Researchers with the Centre for Mine Site Restoration, an initiative at Curtin University near Perth, Western Australia, released a report where they state that more time is needed to allow for adequate mine site restoration practices.
“After a mining operation ceases, there is often less than ten years given to adequately restore the used land back to a sustainable ecological landscape, but the timeframes required for soils and plant communities to develop naturally on tailings is at odds with this short deadline, especially across different climatic zones,” the lead author of the study, Adam Cross, said in a press release.
According to Cross, the mining industry is being asked to achieve thousands of years of natural soil development in under a decade. “We’re not saying it can’t be done – we’re just saying it needs more time and industry need tools that can help predict the trajectory and resilience of restoration at early stages,” he said.
After analyzing tailing samples from the processing of magnetite ore, Cross and his team realized that they were different from natural soils in the region. Specifically, they contain no clay minerals, exhibit virtually no microbiological activity, and their chemical characteristics are “biologically challenging.” Thus, when these effluents are returned to the earth, they don’t match the composition of the original, pre-mining landscape.

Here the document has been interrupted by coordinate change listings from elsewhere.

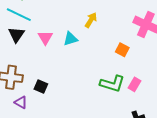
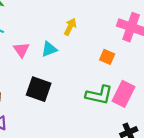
pink rectangle: (135, 84) -> (124, 94), size x1.6
black square: (41, 86) -> (39, 89), moved, size x1.6

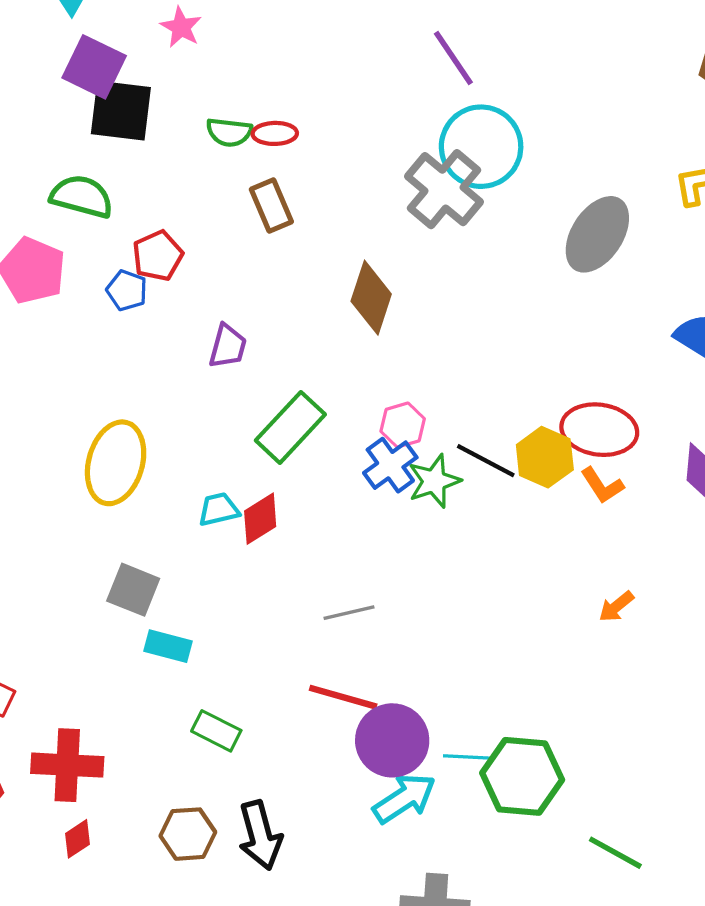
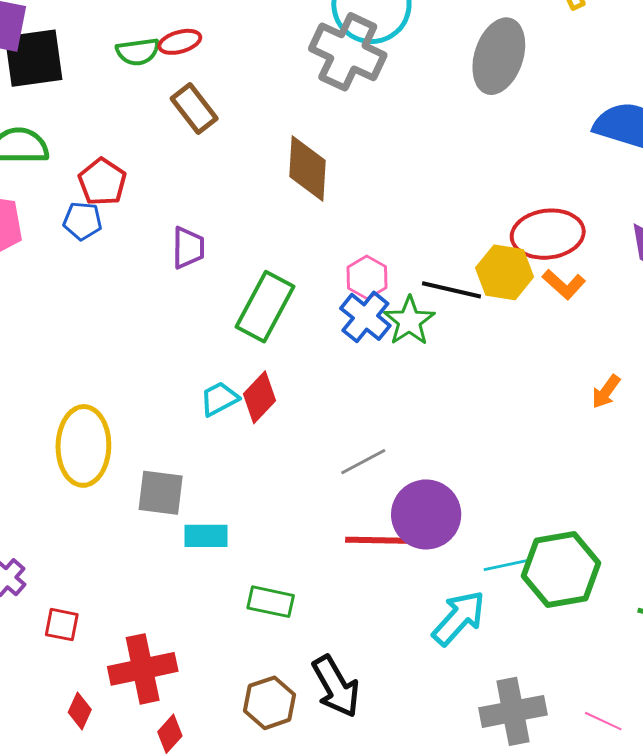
yellow ellipse: (116, 463) -> (83, 446), moved
purple circle: (392, 740) -> (426, 514), moved

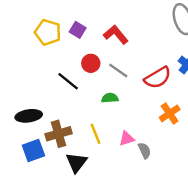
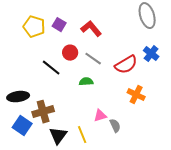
orange cross: (170, 113) -> (136, 95), turned -30
yellow line: (96, 134) -> (82, 135), moved
blue square: (33, 150) -> (22, 126), turned -36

Based on previous studies that have shown that natural microbes can assist in soil development and foster effective plant growth, the Centre for Mine Site Restoration’s research highlights the need for the early establishment appropriate microbiota in tailings to adequately prepare the soil to sustain vegetation, before revegetation can begin. “Adequate restoration is much more than simply sprinkling some seeds and planting some trees – ecologists need to prepare the soil layer by layer, introducing microbes to create a sustainable foundation and then move on to the above ground landscaping – a process which takes a considerable amount of time,” the scientist explained.
The research paper “One giant leap for mankind: can ecopoiesis avert mine tailings disasters?” was published today in Nature’s Plant and Soil.